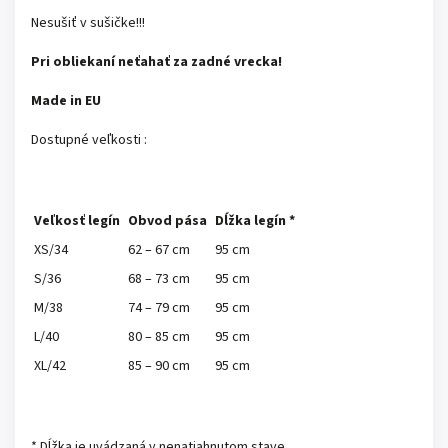
Nesušiť v sušičke!!!
Pri obliekaní neťahať za zadné vrecka!
Made in EU
Dostupné veľkosti :
Veľkosť legín
Obvod pása
Dĺžka legín *
XS/34
62 – 67 cm
95 cm
S/36
68 – 73 cm
95 cm
M/38
74 – 79 cm
95 cm
L/40
80 – 85 cm
95 cm
XL/42
85 – 90 cm
95 cm
* Dĺžka je uvádzaná v nenatiahnutom stave.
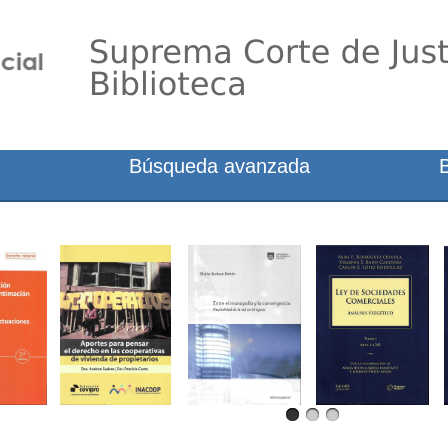
Búsqueda avanzada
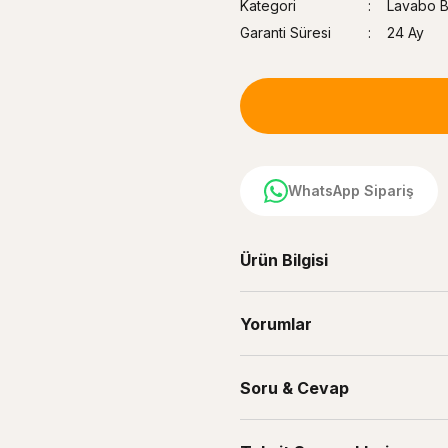
Kategori
Lavabo Ba
Garanti Süresi
24 Ay
WhatsApp Sipariş
Ürün Bilgisi
Yorumlar
Soru & Cevap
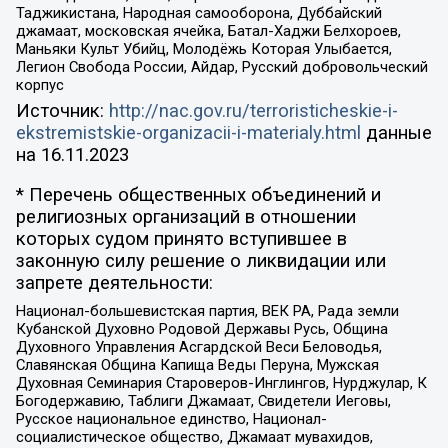
Таджикистана, Народная самооборона, Дуббайский
джамаат, московская ячейка, Батал-Хаджи Белхороев,
Маньяки Культ Убийц, Молодёжь Которая Улыбается,
Легион Свобода России, Айдар, Русский добровольческий
корпус
Источник:
http://nac.gov.ru/terroristicheskie-i-
ekstremistskie-organizacii-i-materialy.html
данные
на
16.11.2023
* Перечень общественных объединений и
религиозных организаций в отношении
которых судом принято вступившее в
законную силу решение о ликвидации или
запрете деятельности:
Национал-большевистская партия, ВЕК РА, Рада земли
Кубанской Духовно Родовой Державы Русь, Община
Духовного Управления Асгардской Веси Беловодья,
Славянская Община Капища Веды Перуна, Мужская
Духовная Семинария Староверов-Инглингов, Нурджулар, К
Богодержавию, Таблиги Джамаат, Свидетели Иеговы,
Русское национальное единство, Национал-
социалистическое общество, Джамаат мувахидов,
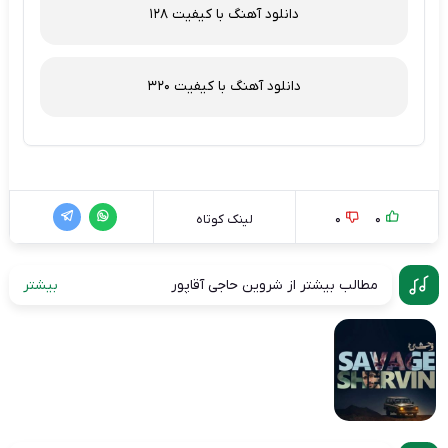
دانلود آهنگ با کیفیت 128
دانلود آهنگ با کیفیت 320
0
0
لینک کوتاه
مطالب بیشتر از شروین حاجی آقاپور
بیشتر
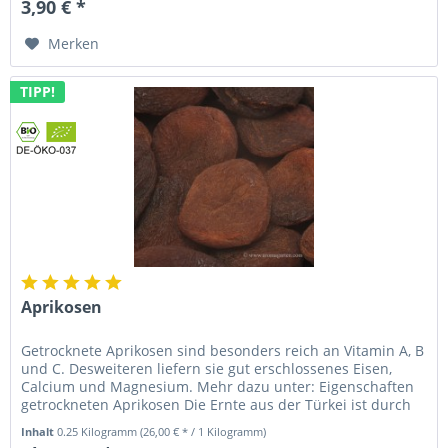
3,90 € *
Merken
TIPP!
Aprikosen
Getrocknete Aprikosen sind besonders reich an Vitamin A, B
und C. Desweiteren liefern sie gut erschlossenes Eisen,
Calcium und Magnesium. Mehr dazu unter: Eigenschaften
getrockneten Aprikosen Die Ernte aus der Türkei ist durch
Frost in...
Inhalt
0.25 Kilogramm
(26,00 € * / 1 Kilogramm)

● ● ● ●

* [YOUR ASSIGNMENT]: Pictures are to be left out; the lines from the start of the records above through the line holding "Calcium und Magnesium." are to be returned exactly.

* [TASK RESPONSE]:
Nesušiť v sušičke!!!
Pri obliekaní neťahať za zadné vrecka!
Made in EU
Dostupné veľkosti :
Veľkosť legín
Obvod pása
Dĺžka legín *
XS/34
62 – 67 cm
95 cm
S/36
68 – 73 cm
95 cm
M/38
74 – 79 cm
95 cm
L/40
80 – 85 cm
95 cm
XL/42
85 – 90 cm
95 cm
* Dĺžka je uvádzaná v nenatiahnutom stave.
Búsqueda avanzada
Kategori
Lavabo Ba
Garanti Süresi
24 Ay
WhatsApp Sipariş
Ürün Bilgisi
Yorumlar
Soru & Cevap
Таджикистана, Народная самооборона, Дуббайский
джамаат, московская ячейка, Батал-Хаджи Белхороев,
Маньяки Культ Убийц, Молодёжь Которая Улыбается,
Легион Свобода России, Айдар, Русский добровольческий
корпус
Источник:
http://nac.gov.ru/terroristicheskie-i-
ekstremistskie-organizacii-i-materialy.html
данные
на
16.11.2023
* Перечень общественных объединений и
религиозных организаций в отношении
которых судом принято вступившее в
законную силу решение о ликвидации или
запрете деятельности:
Национал-большевистская партия, ВЕК РА, Рада земли
Кубанской Духовно Родовой Державы Русь, Община
Духовного Управления Асгардской Веси Беловодья,
Славянская Община Капища Веды Перуна, Мужская
Духовная Семинария Староверов-Инглингов, Нурджулар, К
Богодержавию, Таблиги Джамаат, Свидетели Иеговы,
Русское национальное единство, Национал-
социалистическое общество, Джамаат мувахидов,
دانلود آهنگ با کیفیت 128
دانلود آهنگ با کیفیت 320
0
0
لینک کوتاه
مطالب بیشتر از شروین حاجی آقاپور
بیشتر
3,90 € *
Merken
TIPP!
Aprikosen
Getrocknete Aprikosen sind besonders reich an Vitamin A, B
und C. Desweiteren liefern sie gut erschlossenes Eisen,
Calcium und Magnesium. Mehr dazu unter: Eigenschaften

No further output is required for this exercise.